The first, Portrait of Jason (1967), Ingmar Bergman called the most fascinating
movie he had ever seen. (Make of that what you will). It's partly a profile,
partly an interview of an African-American gay hustler. Jason Holiday wears a
dapper suit with hip bug-eye spectacles, he drawls anecdotes, laughs, snaps his
fingers and rattles the ice in his tumbler. The 12-hour interview boils down to
an hour and a half''s intimate talk, where the line of privacy is drawn and
redrawn from moment to moment.
Stranded in Canton (1973 and -74) was filmed on the world's first portable camera and runs
like a home video. But its stars are not children and puppies – they are
hard-drinking Southerners who piss in the street and bite the heads off
chickens for a crowd. Blues music and carnival madness mix with everyday
details of the South's Golden Triangle. The indoor and night-time scenes get up
close and film right in the faces of its subject. But the weirdness of what is
said and done holds the viewer at arm's length. The director, photographer
William Egglestone, grew up in Memphis. The naturalism he wants, and the
patience he shows his subjects, make Stranded an avant-garde must-watch.
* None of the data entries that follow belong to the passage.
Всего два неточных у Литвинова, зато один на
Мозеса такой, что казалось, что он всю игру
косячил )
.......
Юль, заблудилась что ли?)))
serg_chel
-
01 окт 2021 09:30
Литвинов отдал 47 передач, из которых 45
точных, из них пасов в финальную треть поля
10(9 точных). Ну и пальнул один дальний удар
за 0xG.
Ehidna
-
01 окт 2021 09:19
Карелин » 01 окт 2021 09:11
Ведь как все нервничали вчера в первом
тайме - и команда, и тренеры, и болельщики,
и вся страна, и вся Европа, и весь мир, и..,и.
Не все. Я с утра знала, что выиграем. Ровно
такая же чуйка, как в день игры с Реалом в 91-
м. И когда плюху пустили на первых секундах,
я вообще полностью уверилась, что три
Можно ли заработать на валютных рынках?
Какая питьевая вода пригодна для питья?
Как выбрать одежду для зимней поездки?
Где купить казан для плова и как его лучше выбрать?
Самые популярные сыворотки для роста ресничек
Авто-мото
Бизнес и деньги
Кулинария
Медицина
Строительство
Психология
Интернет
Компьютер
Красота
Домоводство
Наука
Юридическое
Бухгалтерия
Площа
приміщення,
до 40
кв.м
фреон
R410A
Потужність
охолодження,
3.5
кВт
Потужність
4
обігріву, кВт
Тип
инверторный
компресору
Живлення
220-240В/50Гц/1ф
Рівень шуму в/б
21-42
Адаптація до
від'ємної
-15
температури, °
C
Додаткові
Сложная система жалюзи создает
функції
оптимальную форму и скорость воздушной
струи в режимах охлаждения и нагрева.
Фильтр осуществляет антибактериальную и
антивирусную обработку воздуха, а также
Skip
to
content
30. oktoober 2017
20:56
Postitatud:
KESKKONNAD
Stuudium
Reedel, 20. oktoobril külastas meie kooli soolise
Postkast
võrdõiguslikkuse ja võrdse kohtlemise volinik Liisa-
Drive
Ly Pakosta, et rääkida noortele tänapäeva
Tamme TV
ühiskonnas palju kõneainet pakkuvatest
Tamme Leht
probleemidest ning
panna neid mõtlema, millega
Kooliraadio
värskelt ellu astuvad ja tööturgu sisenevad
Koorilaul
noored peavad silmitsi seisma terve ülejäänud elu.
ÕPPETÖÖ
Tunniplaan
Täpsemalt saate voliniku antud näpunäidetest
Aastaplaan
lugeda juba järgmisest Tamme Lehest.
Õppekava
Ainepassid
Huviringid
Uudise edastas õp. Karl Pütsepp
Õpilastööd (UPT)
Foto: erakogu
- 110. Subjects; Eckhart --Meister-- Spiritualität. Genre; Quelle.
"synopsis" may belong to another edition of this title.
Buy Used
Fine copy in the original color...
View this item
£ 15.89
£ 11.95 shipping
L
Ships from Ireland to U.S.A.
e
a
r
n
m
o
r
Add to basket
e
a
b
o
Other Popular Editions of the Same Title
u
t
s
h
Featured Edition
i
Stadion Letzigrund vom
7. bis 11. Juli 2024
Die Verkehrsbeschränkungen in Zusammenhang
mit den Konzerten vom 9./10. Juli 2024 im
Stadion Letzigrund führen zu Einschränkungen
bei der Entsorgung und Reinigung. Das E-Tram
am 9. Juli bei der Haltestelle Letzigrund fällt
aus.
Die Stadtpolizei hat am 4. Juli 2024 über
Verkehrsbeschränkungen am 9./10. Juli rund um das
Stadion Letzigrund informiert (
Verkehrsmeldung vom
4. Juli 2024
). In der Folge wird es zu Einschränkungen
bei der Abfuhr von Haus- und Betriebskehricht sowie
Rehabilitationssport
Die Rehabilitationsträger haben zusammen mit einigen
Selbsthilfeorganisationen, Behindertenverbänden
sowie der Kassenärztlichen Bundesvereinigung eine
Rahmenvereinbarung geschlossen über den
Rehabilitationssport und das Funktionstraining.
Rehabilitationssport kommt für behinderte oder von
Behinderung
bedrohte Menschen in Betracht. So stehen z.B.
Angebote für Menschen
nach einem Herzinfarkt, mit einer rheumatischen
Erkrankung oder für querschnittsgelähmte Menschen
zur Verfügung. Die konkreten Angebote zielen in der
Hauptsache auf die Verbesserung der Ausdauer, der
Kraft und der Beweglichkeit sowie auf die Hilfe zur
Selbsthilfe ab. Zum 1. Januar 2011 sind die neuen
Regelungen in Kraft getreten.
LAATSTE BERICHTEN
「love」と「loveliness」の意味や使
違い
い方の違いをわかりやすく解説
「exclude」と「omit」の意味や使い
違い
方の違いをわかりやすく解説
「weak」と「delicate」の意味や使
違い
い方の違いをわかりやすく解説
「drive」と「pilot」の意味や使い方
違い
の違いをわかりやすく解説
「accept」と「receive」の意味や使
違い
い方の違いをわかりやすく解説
Next, a 1975 documentary Grey Gardens, which was recently remade as a drama starring Drew
Barrymore and Jessica Lange. Two relatives of Jackie Onassis hole up in a
tumbledown mansion in the Hamptons, outside New York. Little Edie lives with
her mother Big Edie. Eccentric – and beautifully dressed – the pair fight, make
up, sing, dance, pose and natter. They caricature the lives of American
socialites, only a matter of years after the authorities threatened to burn the
house down to get rid of the vermin. But the characters' quips and quirks make this
film an easy trip through what would otherwise be a rotten dream. This was the
Maysles Brothers' next film after Gimme Shelter (1970), about the fatality at
the Rolling Stones concert, and is as much of a cult classic as its
predecessors. Watch, if only for the outfits.
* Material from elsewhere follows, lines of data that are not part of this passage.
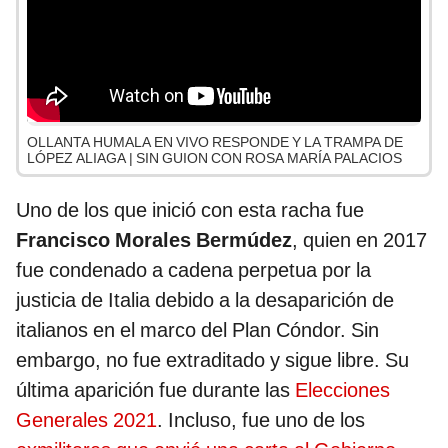
OLLANTA HUMALA EN VIVO RESPONDE Y LA TRAMPA DE
LÓPEZ ALIAGA | SIN GUION CON ROSA MARÍA PALACIOS
Uno de los que inició con esta racha fue
Francisco Morales Bermúdez
, quien en 2017
fue condenado a cadena perpetua por la
justicia de Italia debido a la desaparición de
italianos en el marco del Plan Cóndor. Sin
embargo, no fue extraditado y sigue libre. Su
última aparición fue durante las
Elecciones
Generales 2021
. Incluso, fue uno de los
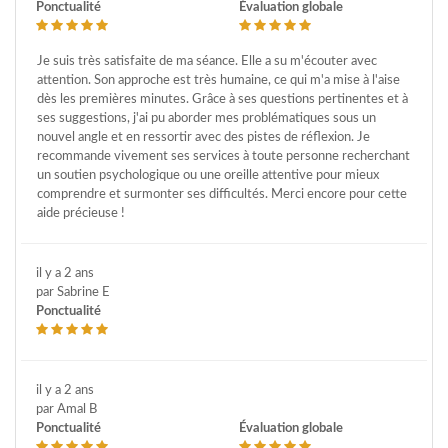
Ponctualité
Évaluation globale
Je suis très satisfaite de ma séance. Elle a su m'écouter avec
attention. Son approche est très humaine, ce qui m'a mise à l'aise
dès les premières minutes. Grâce à ses questions pertinentes et à
ses suggestions, j'ai pu aborder mes problématiques sous un
nouvel angle et en ressortir avec des pistes de réflexion. Je
recommande vivement ses services à toute personne recherchant
un soutien psychologique ou une oreille attentive pour mieux
comprendre et surmonter ses difficultés. Merci encore pour cette
aide précieuse !
il y a 2 ans
par Sabrine E
Ponctualité
il y a 2 ans
par Amal B
Ponctualité
Évaluation globale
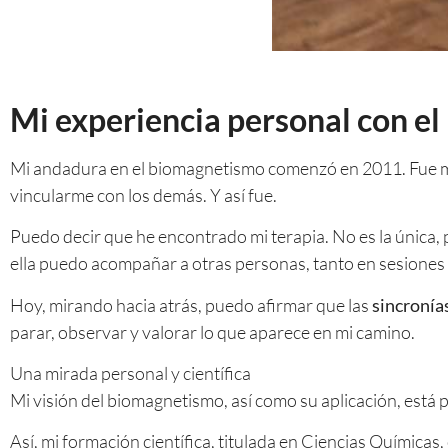
Mi experiencia personal con e
Mi andadura en el biomagnetismo comenzó en 2011. Fue mi 
vincularme con los demás. Y así fue.
Puedo decir que he encontrado mi terapia. No es la única,
ella puedo acompañar a otras personas, tanto en sesiones
Hoy, mirando hacia atrás, puedo afirmar que las
sincronías
parar, observar y valorar lo que aparece en mi camino.
Una mirada personal y científica
Mi visión del biomagnetismo, así como su aplicación, está
Así, mi formación científica, titulada en Ciencias Químicas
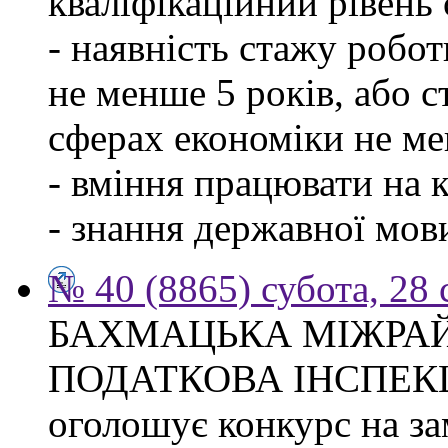
кваліфікаційний рівень с
- наявність стажу робо
не менше 5 років, або 
сферах економіки не ме
- вміння працювати на 
- знання державної мов
№ 40 (8865) субота, 28
БАХМАЦЬКА МІЖРА
ПОДАТКОВА ІНСПЕК
оголошує конкурс на за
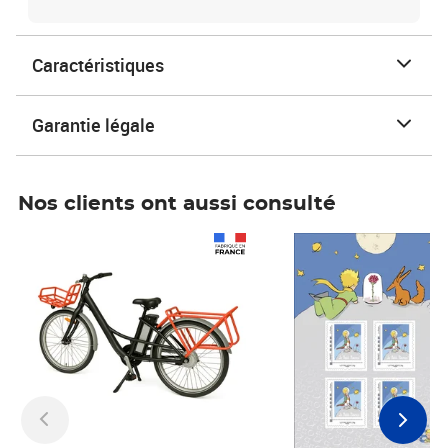
Caractéristiques
Garantie légale
Nos clients ont aussi consulté
Prix 1 490,00€
Prix 7,50€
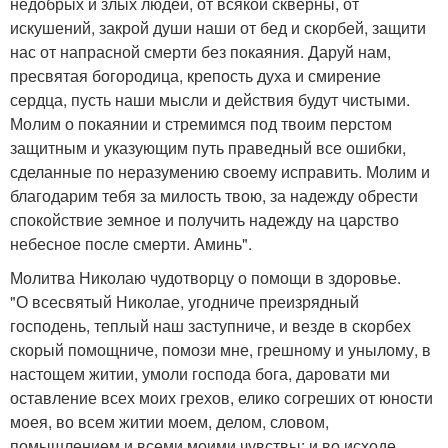
недобрых и злых людей, от всякой скверны, от
искушений, закрой души наши от бед и скорбей, защити
нас от напрасной смерти без покаяния. Даруй нам,
пресвятая богородица, крепость духа и смирение
сердца, пусть наши мысли и действия будут чистыми.
Молим о покаянии и стремимся под твоим перстом
защитным и указующим путь праведный все ошибки,
сделанные по неразумению своему исправить. Молим и
благодарим тебя за милость твою, за надежду обрести
спокойствие земное и получить надежду на царство
небесное после смерти. Аминь".
Молитва Николаю чудотворцу о помощи в здоровье.
"О всесвятый Николае, угодниче преизрядный
господень, теплый наш заступниче, и везде в скорбех
скорый помощниче, помози мне, грешному и унылому, в
настощем житии, умоли господа бога, даровати ми
оставление всех моих грехов, елико согреших от юности
моея, во всем житии моем, делом, словом,
помышлением и всеми моими чувствы; и во исходе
The last film in the series is Let's Get Lost (1988), the story of jazz musician Chet
Baker. The viewer is taken back to Kerouac-era California, when Baker was at
his most hip as a white West Coast trumpet player. His magnetism on-screen
makes him one of America's first screen icons. But like all the greats, his
off-screen behaviour was what defined him. At 57 years old, stuck in Europe
because of his heroin addiction, Baker looks like another person. He lost his
teeth in a fight, and his cheeks have sunken in. He can no longer perform the
music that immortalised him. Director/fan Bruce Weber meets the men and women
from his Santa Monica days, and weaves beat romance and hard drugs over a
sultry soundtrack.
Portrait of
Jason shows July 6; Stranded
July 13; Grey Gardens July 20; Let's Get Lost July 27. Every film starts at 8pm and
shows at Bethnal Green Working Men's Club on Pollard Row, E2 6NB. Tickets are
£5, or free with membership to the Close-Up Film Library on Brick Lane.